۳ آذر ۱۴۰۳ |۲۱ جمادی‌الاول ۱۴۴۶ | Nov 23, 2024
Amar Al-Shakfa dropped off her CV at a Montreal school on Wednesday, a day after learning English school boards would be exempt from the province's ban on religious symbols under a new court ruling.

Province plans to appeal decision on secular law that made exemption for English-language schools.

Hawzah News Agency - Amar Al-Shakfa dropped off her CV at a Montreal school on Wednesday, a day after learning English school boards would be exempt from the province's ban on religious symbols under a new court ruling.

Al-Shakfa, a 25-year-old Montrealer who wears a hijab, believed the decision meant she could get a job in an English public school when she graduates later this year.

"I was very excited. I was jumping all around. It was unexpected for me," Al-Shakfa said in an interview.

Her hopes, however, were dashed hours later, when it became clear that the ban will remain in effect pending an appeal.

"It's just so frustrating. It's so crazy that they are doing all this for a piece of fabric," she said.

The Quebec Superior Court ruling declared Tuesday that Bill 21, the provincial law banning teachers from wearing religious symbols at work, interfered with minority language education rights protected by the Constitution.

Appeal blunts exemption ruling

A spokesperson for the English Montreal School Board said the board started hearing from applicants like Al-Shakfa soon after the decision landed.

"We were quite excited and started receiving calls from people who we were going to proceed and interview," said Mike Cohen.

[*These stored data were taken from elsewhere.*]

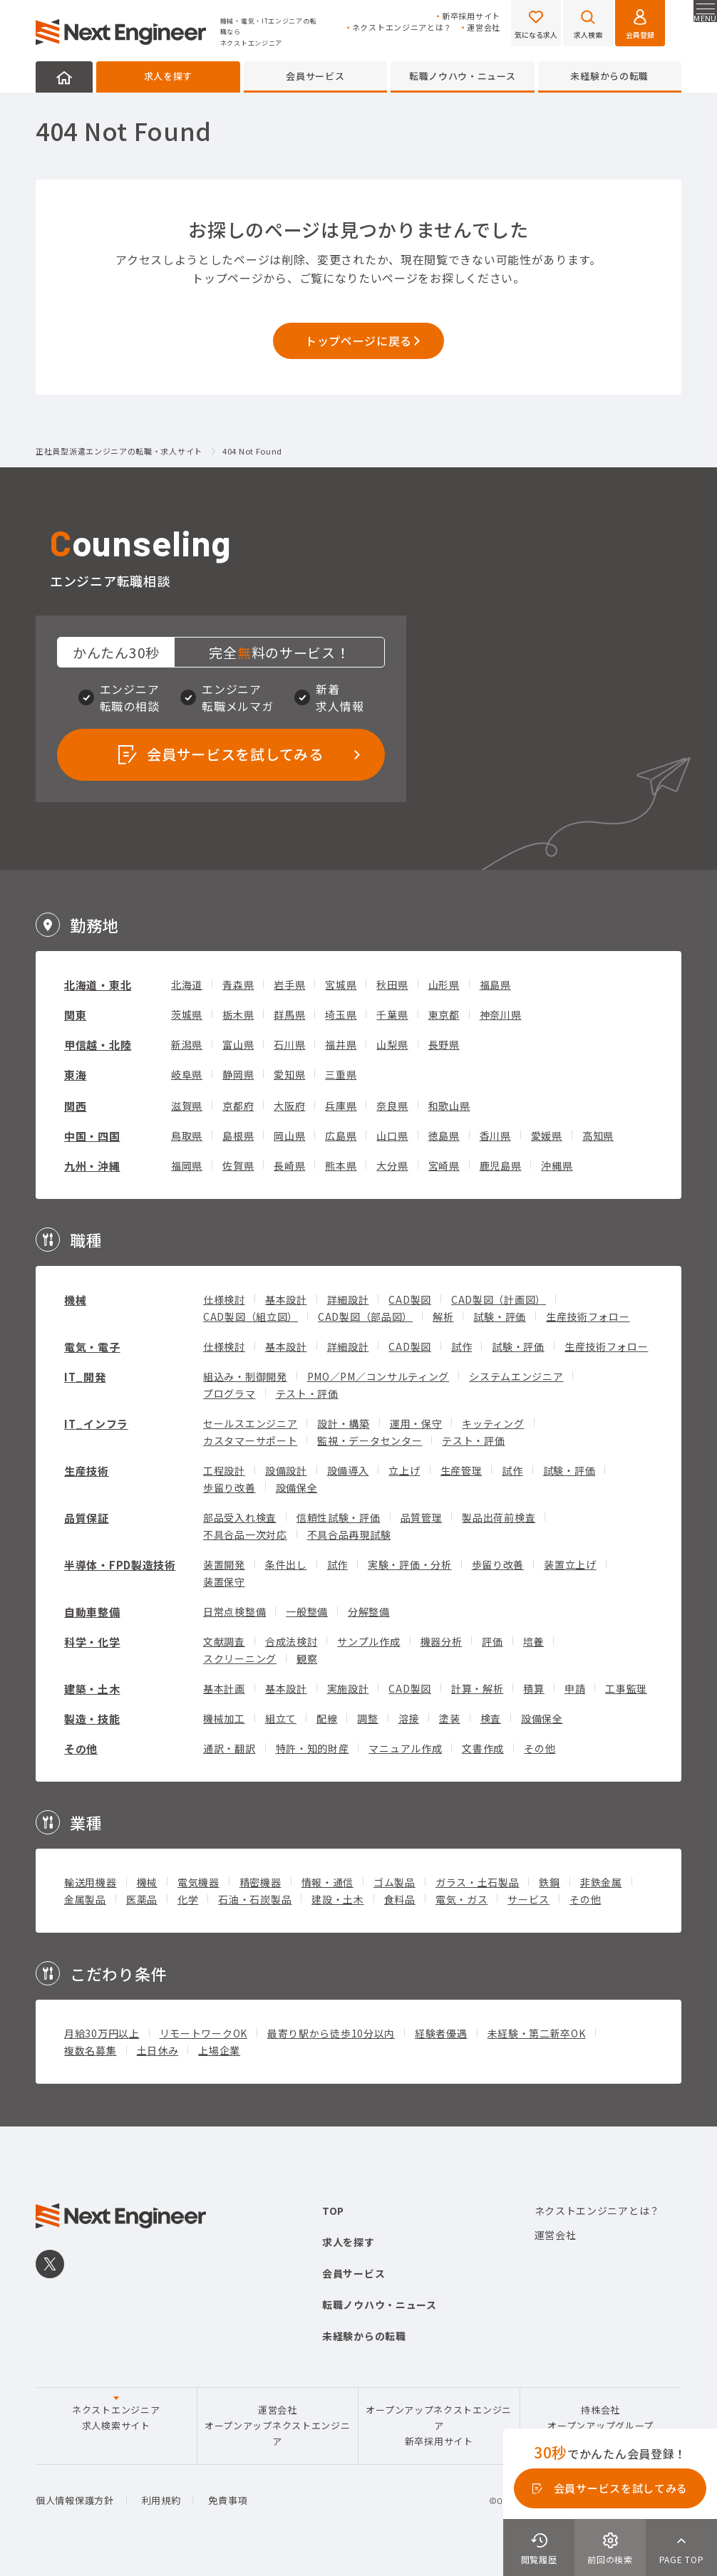 Image resolution: width=717 pixels, height=2576 pixels. I want to click on 建築・土木, so click(92, 1688).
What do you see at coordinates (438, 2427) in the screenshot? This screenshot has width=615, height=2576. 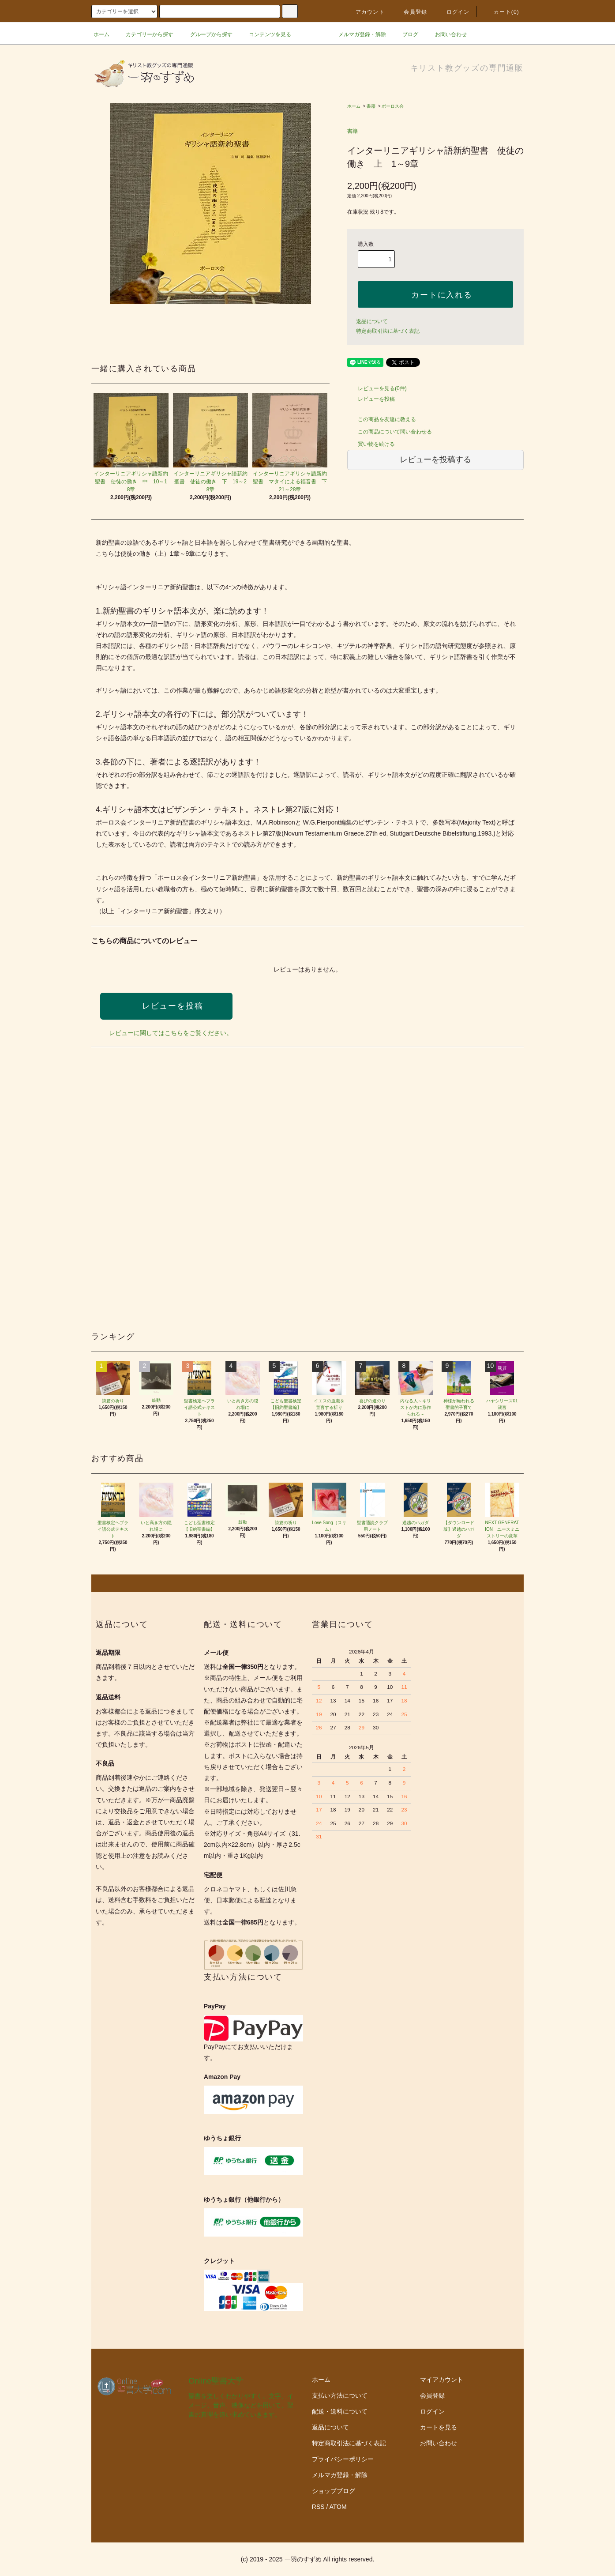 I see `カートを見る` at bounding box center [438, 2427].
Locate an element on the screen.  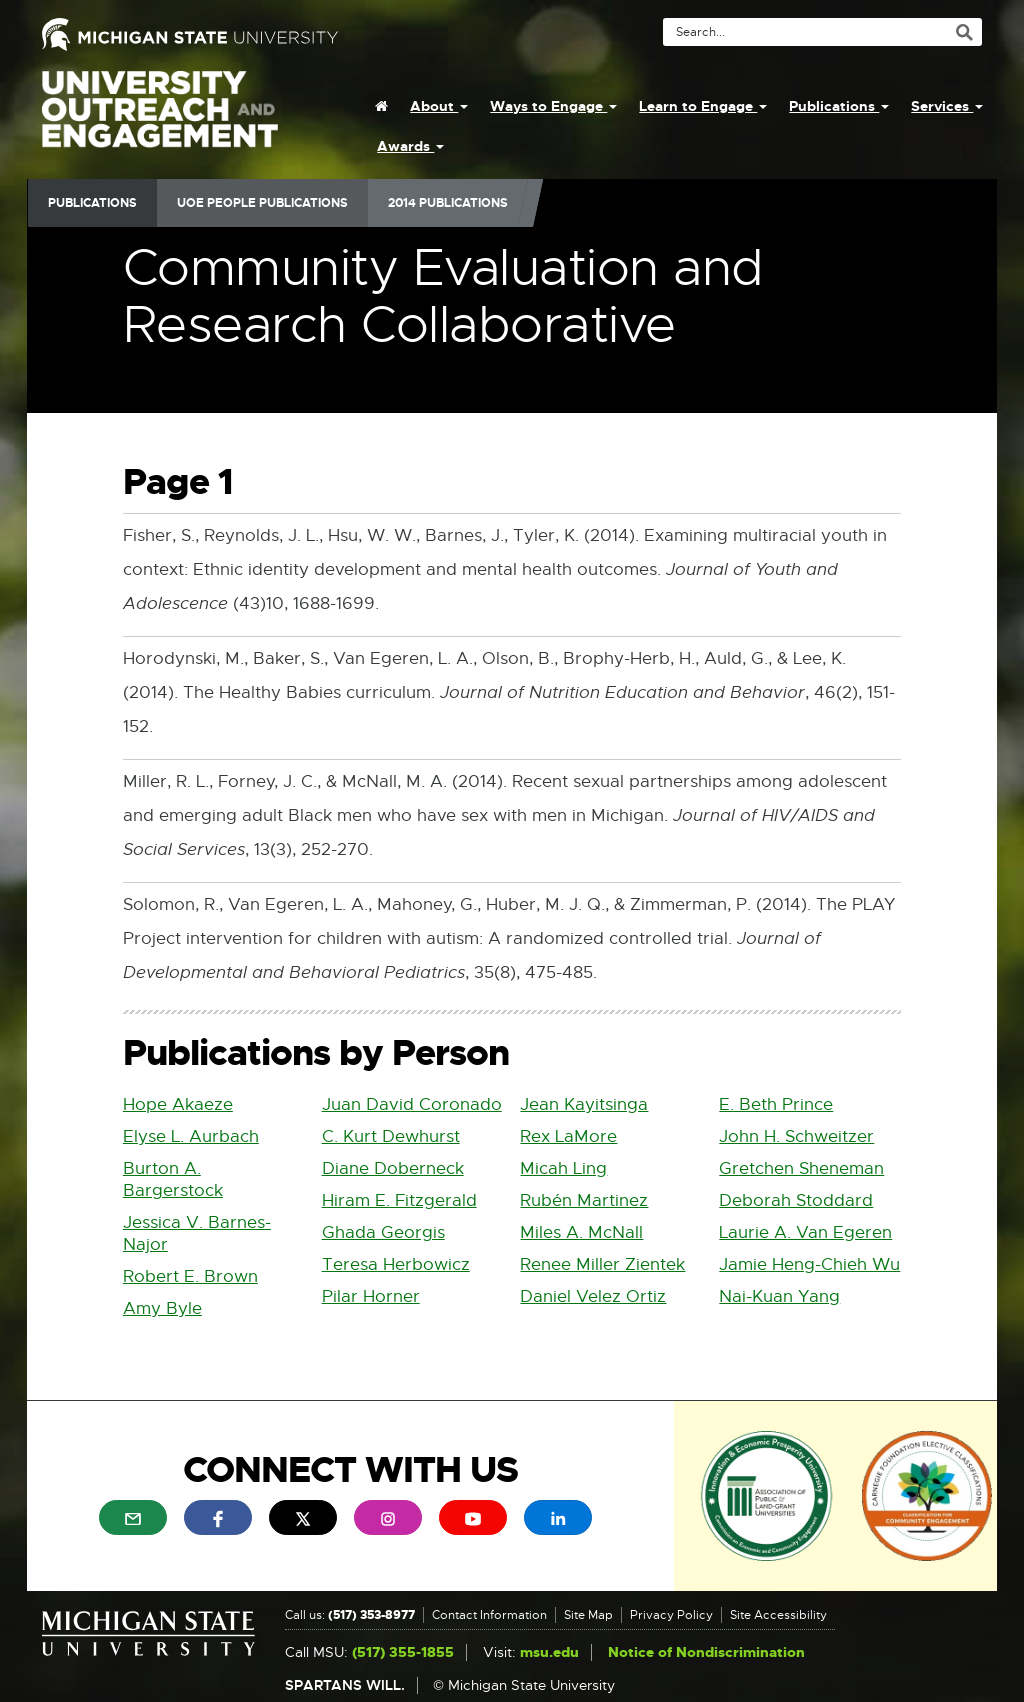 Renee Miller Zientek is located at coordinates (602, 1264).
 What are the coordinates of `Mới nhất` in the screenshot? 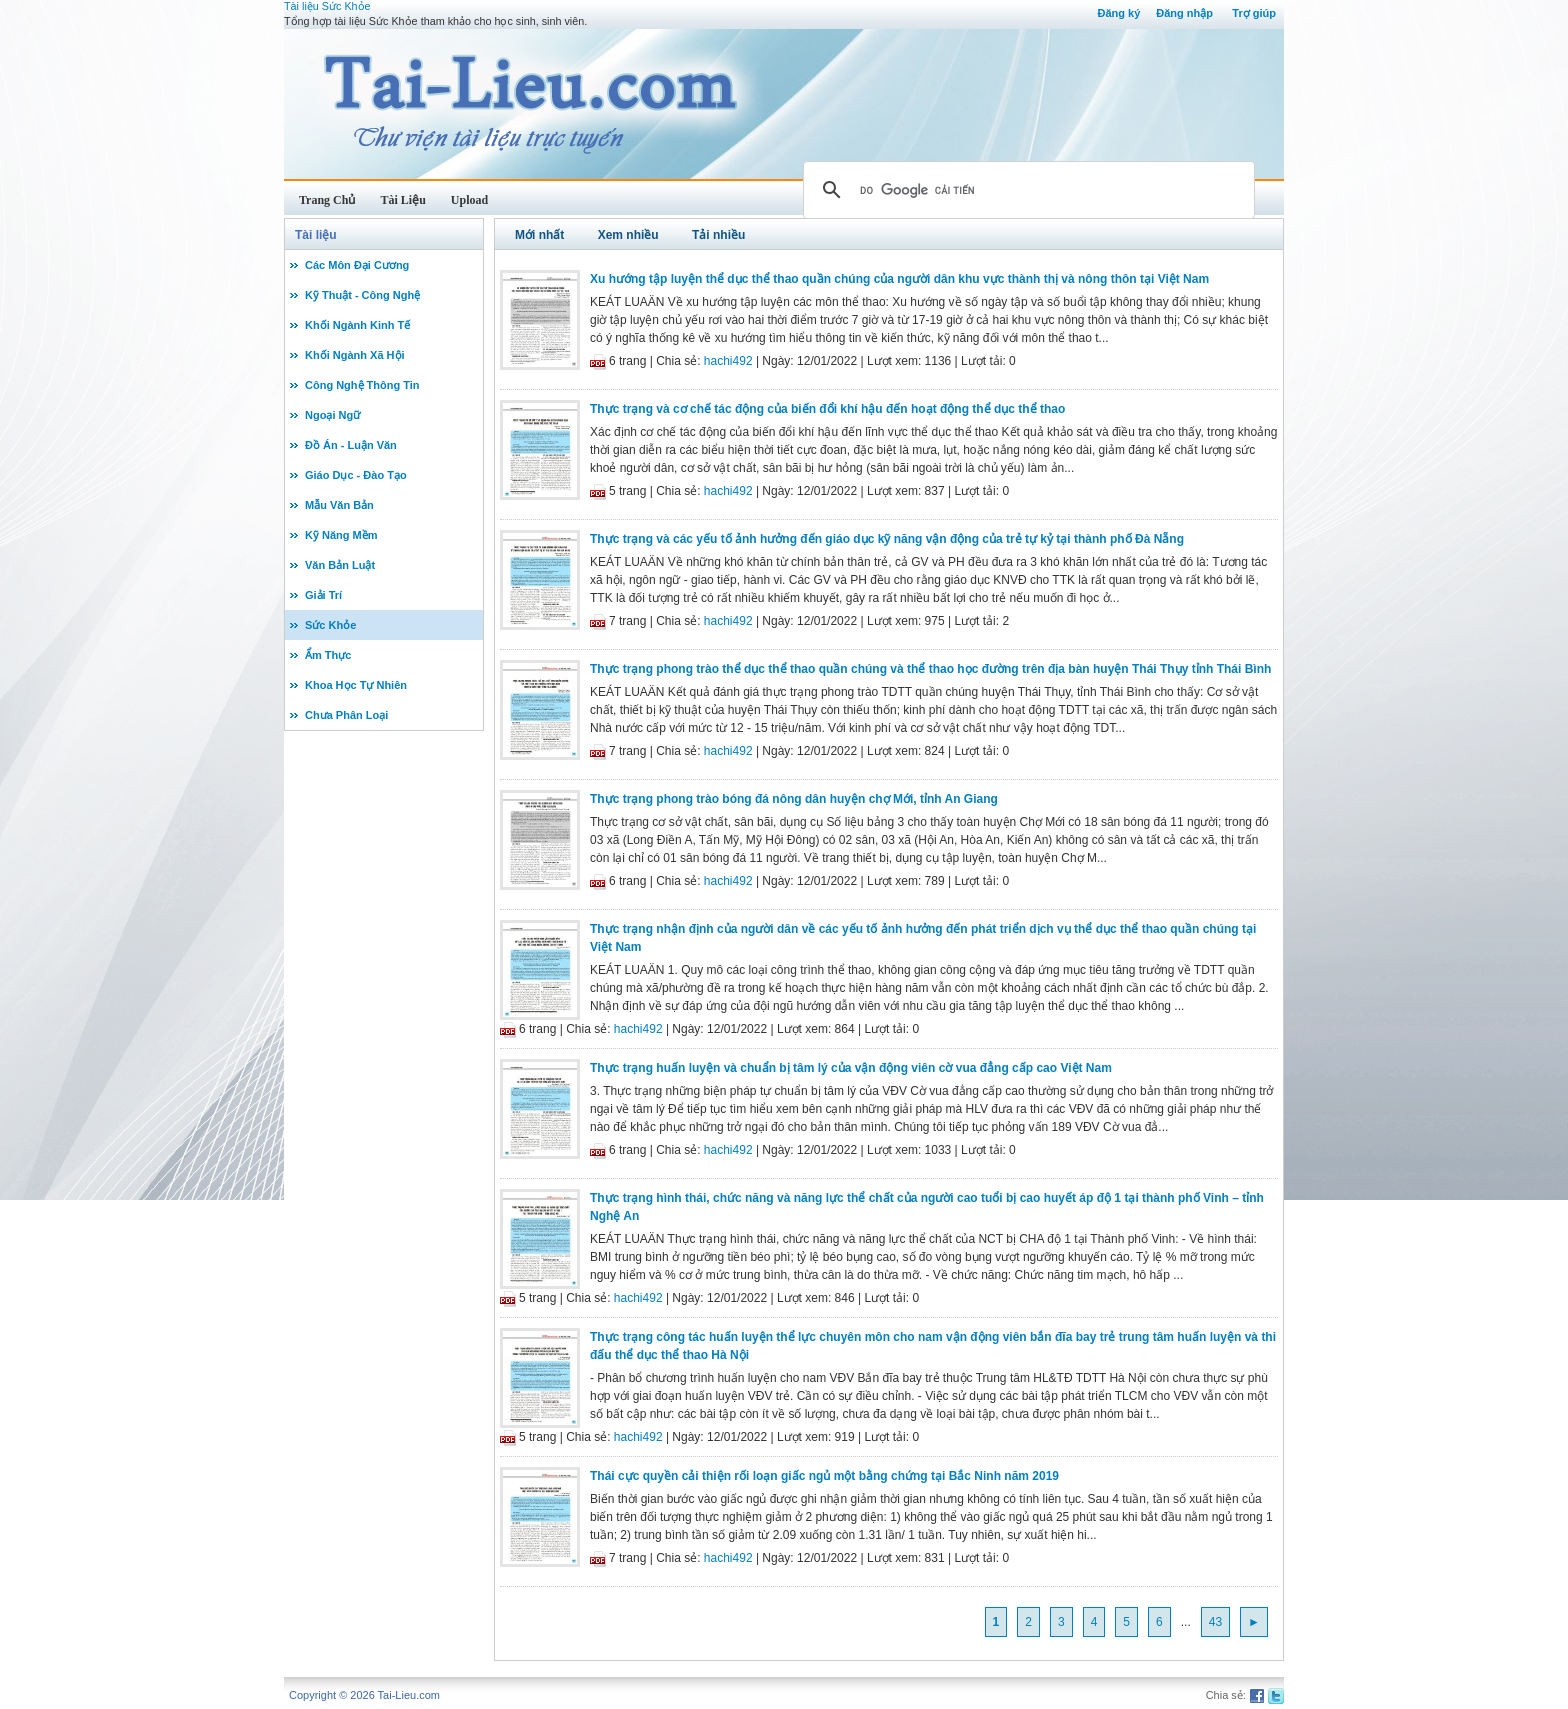 It's located at (539, 235).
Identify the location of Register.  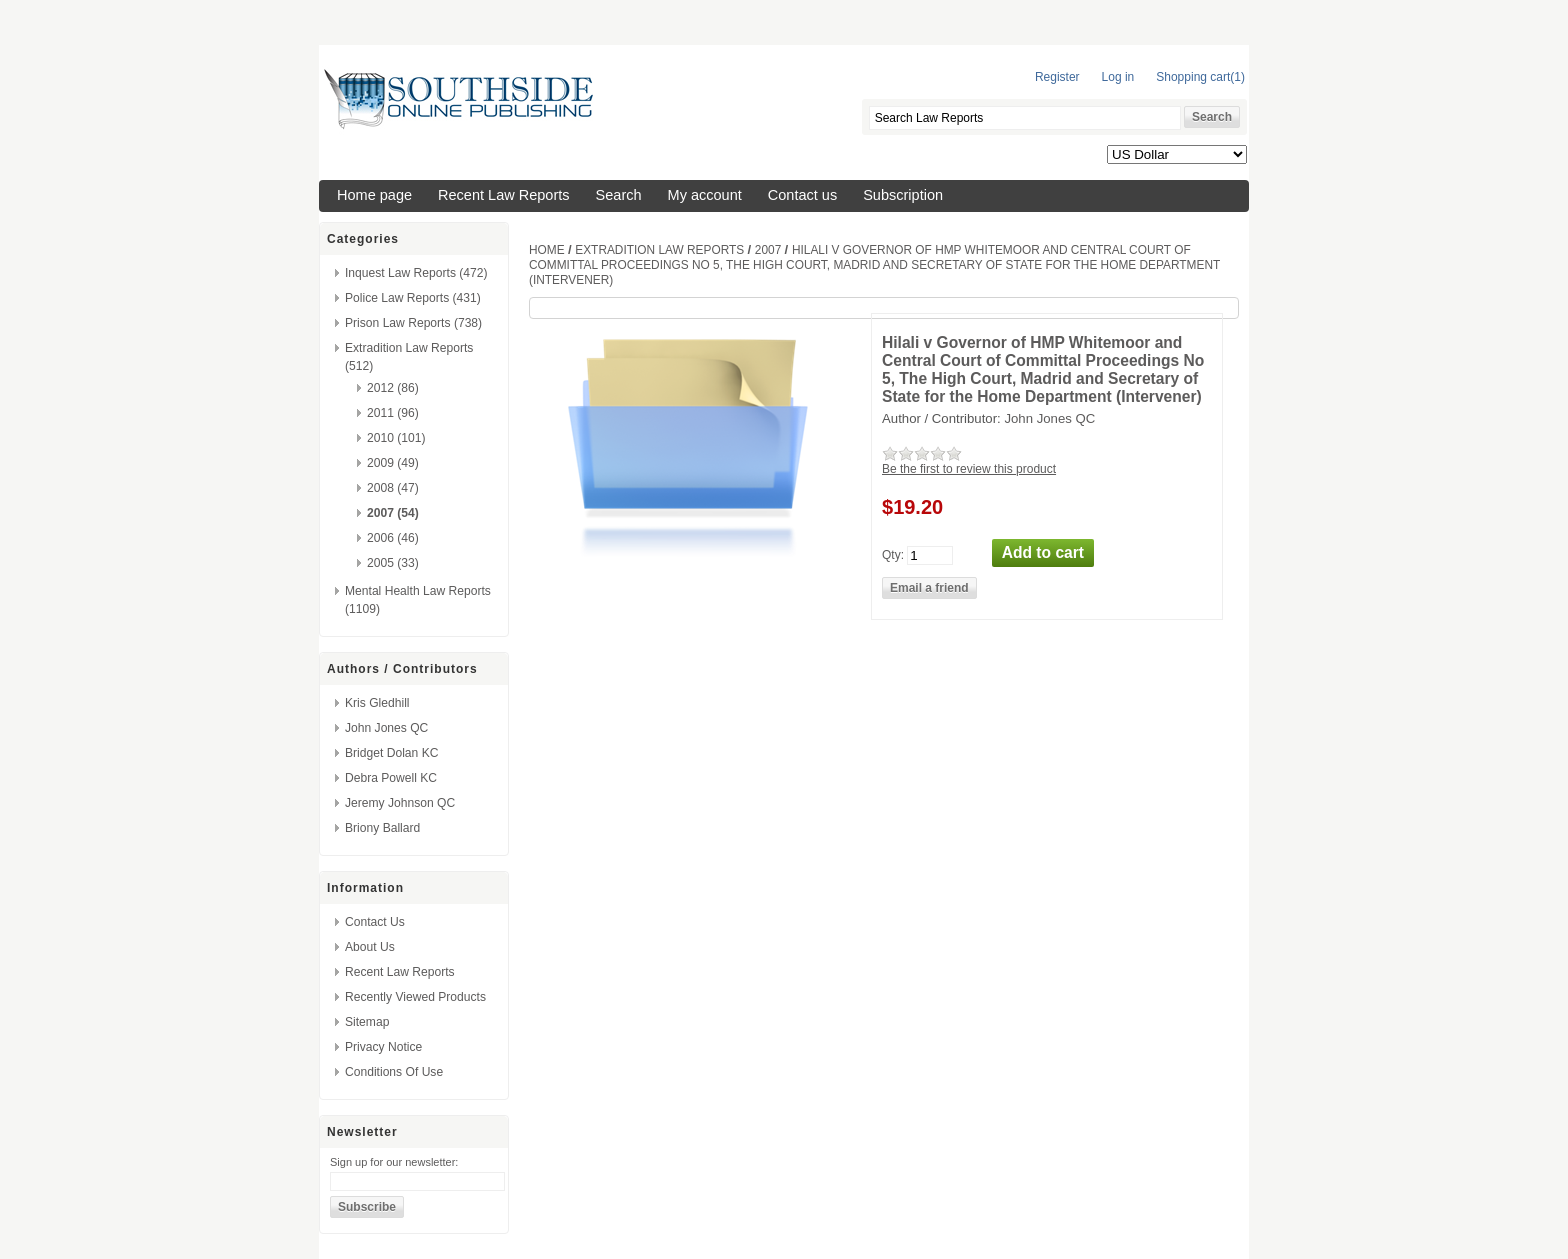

He noted the board, like most educational institutions in the province, is coping with a shortage of teachers.

But the Quebec government has signalled it will appeal the decision, effectively freezing it from having any effect until the case is heard again at a higher court, which could take at least a year.

Al-Shakfa, is still hoping to get a job in Quebec. She studied environmental science at Montreal's Concordia University, and is nearly finished her master's in education at McGill University.

But for now she has set her sights on trying to find a position teaching science in a private school, where the religious symbols ban doesn't apply.

"I was born in Canada," she said. "Teaching was always my passion so it's not going to stop me."

Ruling highlights diversity in English system

Other than the exemption for English schools, the Superior Court decision largely left Bill 21 intact.

But that exemption sparked outrage in nationalist circles, prompting concerns the judge was allowing the anglophone community to disobey laws passed by Quebec's National Assembly.

On Wednesday, the legislature unanimously passed a motion saying its laws "apply everywhere in Quebec."

In carving out the exception for Anglo schools, Justice Marc-André Blanchard highlighted the importance these schools place on "celebrating religious and ethnic diversity."

This diversity, he said, represented an asset to both students and other teachers, and was an integral part of the anglophone community's culture.

Elsewhere in the decision, Blanchard noted the effects of the religious symbols ban would be felt in particular by Muslim women who wear the hijab.

Bill 21 violated both their religious freedoms and freedom of expression, Blanchard said. But, he added, because the government invoked the notwithstanding clause, those violations can't be used as grounds for invalidating the law.

Minority language education rights, on the other hand, are not subjected to the override clause.

With no prospect of relief from the ban in the near future, many Muslim teachers are now being forced to confront, yet again, feeling excluded from Quebec social life.

Maha Kassef, who wears a hijab and teaches at a French elementary school on Montreal's West Island, was able to keep her job after the law passed in 2019 because of a grandfather clause.

But she can't be promoted or work anywhere else in the province without being forced to remove her headscarf.

Kassef had aspirations of becoming a principal. Instead, she works part-time as a homeroom teacher for grades 2 and 4.

"It's weird, but I've done everything that any Quebecer does in their life," she said. "To be presented with something like this, it just made me feel like I'm less of a person, less of a human being."

Nadia Zaidi resigned from her job as an elementary school teacher last year, even though the grandfather clause allowed her to keep working.

"I would never have the courage to one day explain to my students that I was able to keep my hijab [only] because I was hired a couple of years ago," she said.

Zaidi said she is considering leaving Quebec with her family because of the law.

"You realize that in the province you grew up in, you no longer feel at the same level as everybody else just because of my faith and because I choose to wear a hijab," Zaidi said.